At this time, it remains unclear whether Nachman’s property was damaged partially or wholly during long-term storage, rather than during Seaford’s handling of the property as an interstate carrier. If breach of the Storage Contract claim is not pre-empted by the Carmack Amendment, it follows that an associated claim alleging breach of a discretionary duty established by that same contract is likewise not pre-empted.

Although the broad sweep of Carmack pre-emption appears to extend to the subsequent processing of claims for damages occurring during any part of the interstate transportation process, Nachman plausibly alleges a claim for a breach of the duty of good faith in the manner in which Seaford handled her damages claim under the discrete Storage Contract that was executed more than two years before any negotiations associated with hiring Seaford as an interstate carrier.

Negligence and fraud

Because the Carmack Amendment pre-empts any claim for damages resulting from loading activities, Nachman’s claims for negligence and fraud will be dismissed to the extent that they rely on such activities.

However, Nachman alleges sufficient facts to plausibly state a claim that Seaford acted negligently as a warehouseman in handling her effects during the years, months, weeks, or days leading up to the acts taken as a carrier in preparation for shipment.

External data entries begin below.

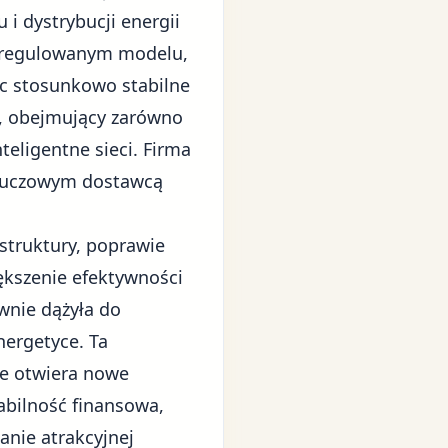
 i dystrybucji energii
na regulowanym modelu,
ąc stosunkowo stabilne
w, obejmujący zarówno
nteligentne sieci. Firma
 kluczowym dostawcą
astruktury, poprawie
ększenie efektywności
wnie dążyła do
nergetyce. Ta
ie otwiera nowe
abilność finansowa,
anie atrakcyjnej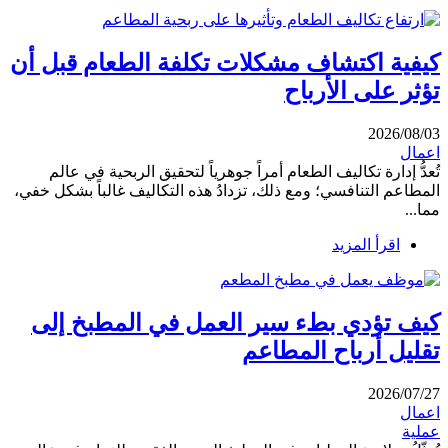
كيفية اكتشاف مشكلات تكلفة الطعام قبل أن
تؤثر على الأرباح
2026/08/03
اعمال
تُعدُّ إدارة تكاليف الطعام أمراً جوهرياً لتحقيق الربحية في عالم
المطاعم التنافسي؛ ومع ذلك، تزدادُ هذه التكاليف غالباً بشكل خفي،
مما...
اقرأ المزيد
كيف تؤدي بطء سير العمل في المطبخ إلى
تقليل أرباح المطاعم
2026/07/27
اعمال
عملية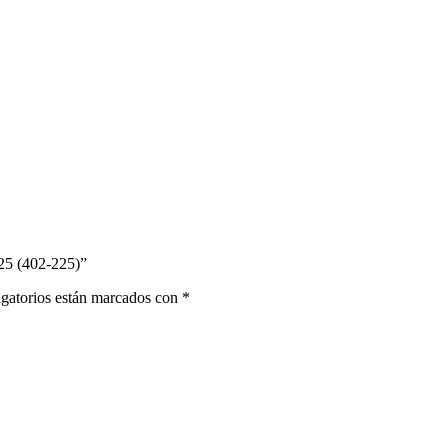
225 (402-225)”
gatorios están marcados con
*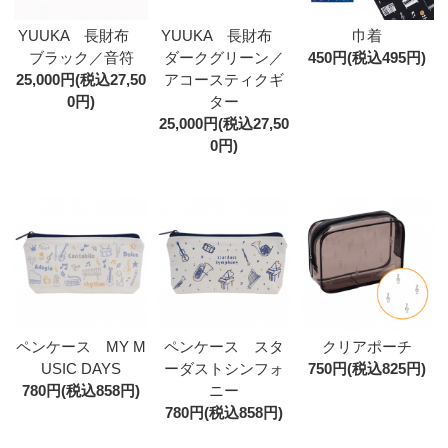
YUUKA 長財布
YUUKA 長財布
巾着
ブラック／音符
ダークグリーン／
450円(税込495円)
25,000円(税込27,50
アコースティクギ
0円)
ター
25,000円(税込27,50
0円)
ペンケース MY M
ペンケース スタ
クリアポーチ
USIC DAYS
ーダストシンフォ
750円(税込825円)
780円(税込858円)
ニー
780円(税込858円)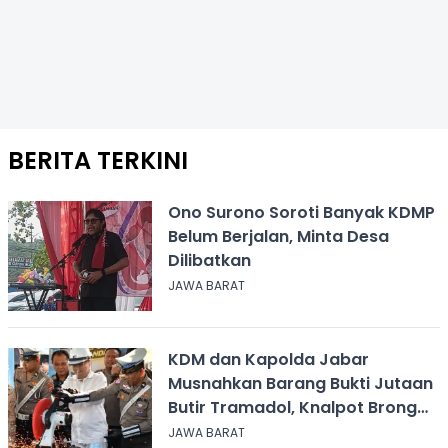
BERITA TERKINI
Ono Surono Soroti Banyak KDMP
Belum Berjalan, Minta Desa
Dilibatkan
JAWA BARAT
KDM dan Kapolda Jabar
Musnahkan Barang Bukti Jutaan
Butir Tramadol, Knalpot Brong
hingga Miras
JAWA BARAT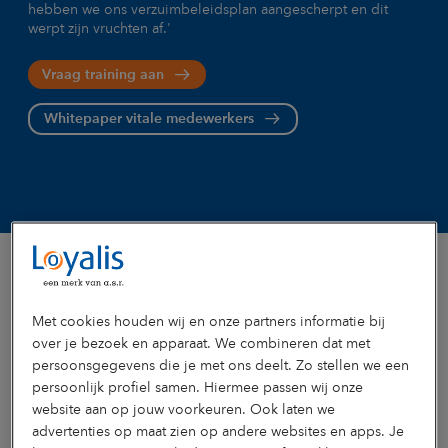
hebben we ons verzuimbeleidsplan aangescherpt en dit
werpt zijn vruchten af.'
Vraag training aan
Whitepaper vitale medewerkers
Met cookies houden wij en onze partners informatie bij
Vragen en antwoorden
over je bezoek en apparaat. We combineren dat met
persoonsgegevens die je met ons deelt. Zo stellen we een
persoonlijk profiel samen. Hiermee passen wij onze
website aan op jouw voorkeuren. Ook laten we
advertenties op maat zien op andere websites en apps. Je
Hoe ziet de training eruit?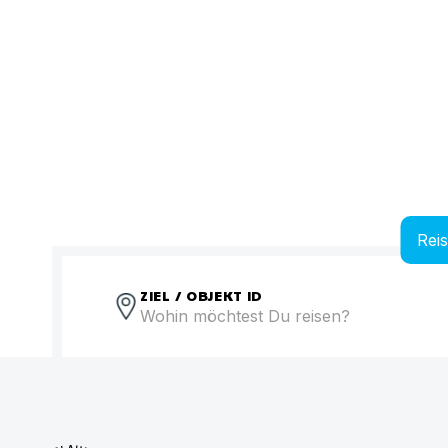
Rei
ZIEL / OBJEKT ID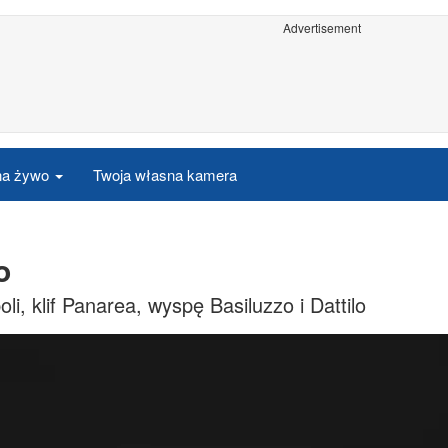
Advertisement
 na żywo
Twoja własna kamera
o
, klif Panarea, wyspę Basiluzzo i Dattilo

Nachman also plausibly alleges that Seaford obtained knowledge of the wet condition of her property as a warehouseman-bailee and not only intentionally concealed that fact, but thereafter intentionally biased a third-party adjuster who evaluated her damages claim under the Storage Contract.

These allegations support Nachman’s negligence and fraud claims such that they survive dismissal.

Virginia Consumer Protection Act

It would be premature to conclude that Carmack pre-emption applies in light of Nachman’s allegations that Seaford engaged in intentional deception, fraud, and misrepresentations in processing her damages claims under the independent Storage Contract. Because the claim survives at this early stage, so must Nachman’s assertion that she is entitled to statutory treble damages.

Motion to dismiss granted in part, denied in part.

Nachman v. Seaford Transfer Inc., Case No. 4:18cv62, Aug. 31, 2018. EDVA at Newport News (Davis). VLW No. 018-3-366, 16 pp.